Statistical Guarantees in the Search for Less Discriminatory Algorithms
Chris Hays, Ben Laufer, Solon Barocas, Manish Raghavan
TL;DR
The paper addresses certifying sufficiency in searching for less discriminatory algorithms by casting model retraining as an optimal stopping problem and introducing an adaptive stopping algorithm that delivers high-probability upper bounds on the gains from further search, enabling evidence that the search is sufficiently exhaustive. It decomposes the marginal gain into conditional expected improvement and improvement probability, providing bounds $\\bar{\\mu}$ and $\\bar{p}_t(\\delta)$ under various assumptions, and develops both full-information and data-driven, anytime-valid guarantees for stopping, even with finite data. Empirical validation on credit, employment, and housing datasets shows substantial model multiplicity in disparate impact and modest accuracy loss when minimizing disparity, with the method providing conservative stopping certificates in practice. The framework generalizes beyond LDAs to certify searches over hyperparameters or other model classes, offering a principled, regulator-friendly tool for documenting search adequacy and guiding resource allocation in high-stakes ML pipelines.
Abstract
Recent scholarship has argued that firms building data-driven decision systems in high-stakes domains like employment, credit, and housing should search for "less discriminatory algorithms" (LDAs) (Black et al., 2024). That is, for a given decision problem, firms considering deploying a model should make a good-faith effort to find equally performant models with lower disparate impact across social groups. Evidence from the literature on model multiplicity shows that randomness in training pipelines can lead to multiple models with the same performance, but meaningful variations in disparate impact.

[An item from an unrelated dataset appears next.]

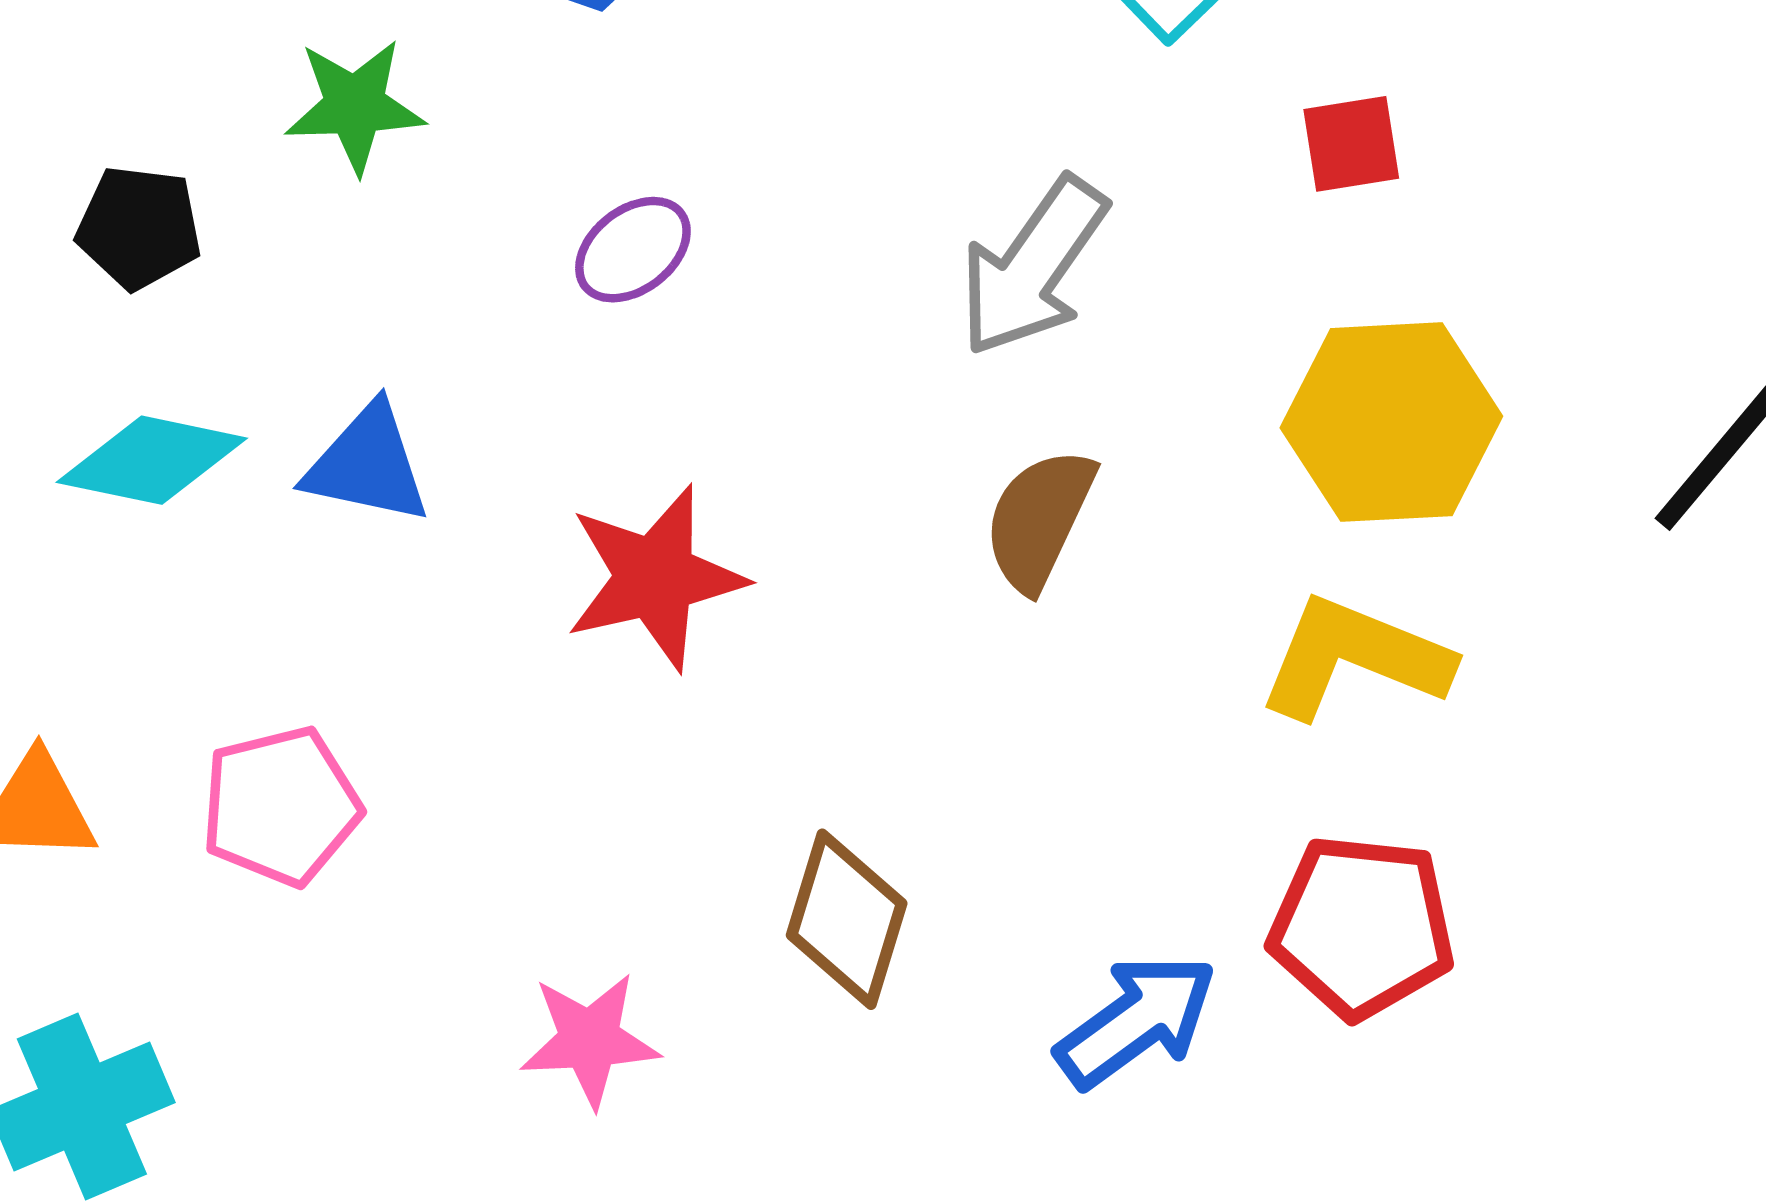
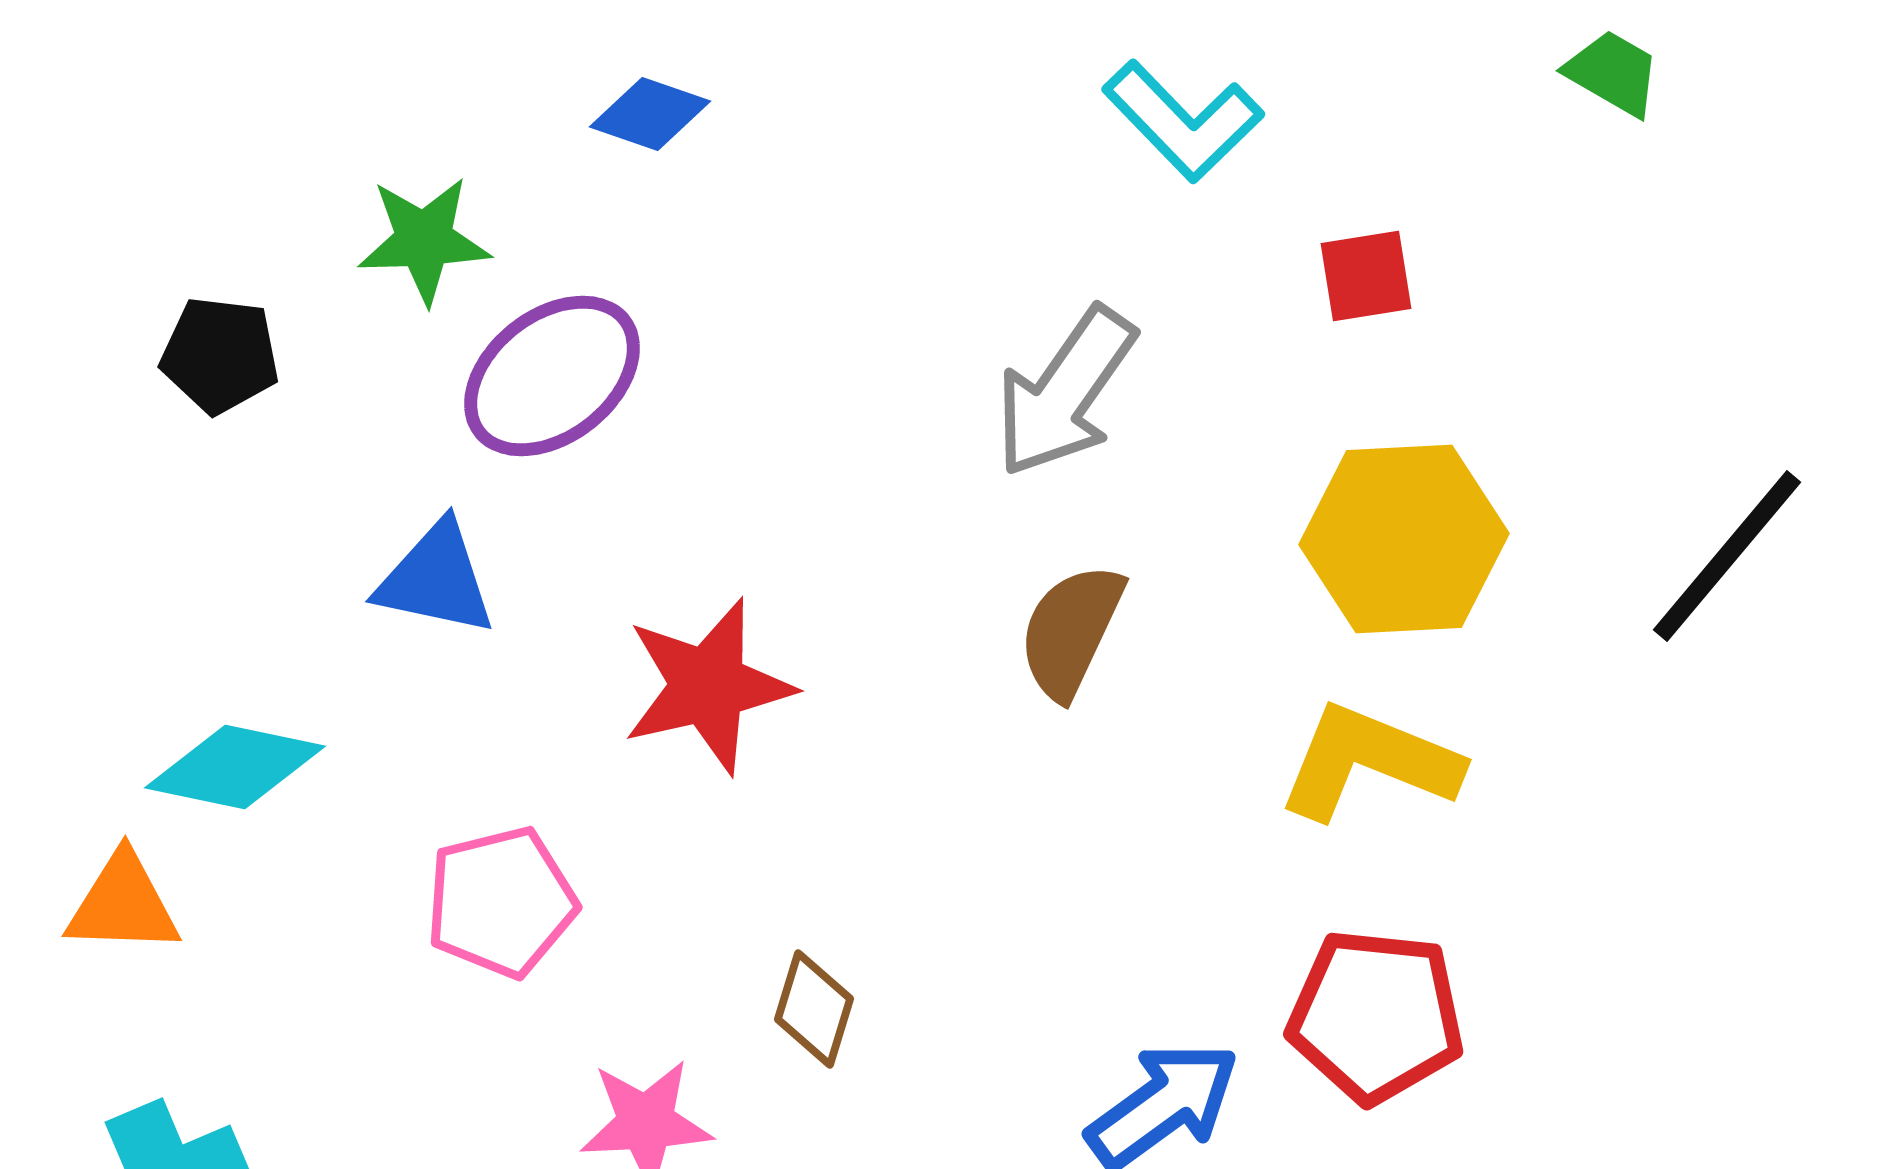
purple ellipse: (633, 250) -> (552, 376), moved, size x1.6
cyan diamond: (152, 460) -> (235, 767), moved
pink pentagon: (281, 806) -> (501, 902), moved
brown diamond: (847, 919) -> (814, 1009), moved, size x0.7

This suggests that developers can find LDAs simply by randomly retraining models. Firms cannot continue retraining forever, though, which raises the question: What constitutes a good-faith effort? In this paper, we formalize LDA search via model multiplicity as an optimal stopping problem, where a model developer with limited information wants to produce strong evidence that they have sufficiently explored the space of models. Our primary contribution is an adaptive stopping algorithm that yields a high-probability upper bound on the gains achievable from a continued search, allowing the developer to certify (e.g., to a court) that their search was sufficient. We provide a framework under which developers can impose stronger assumptions about the distribution of models, yielding correspondingly stronger bounds. We validate the method on real-world credit, employment and housing datasets.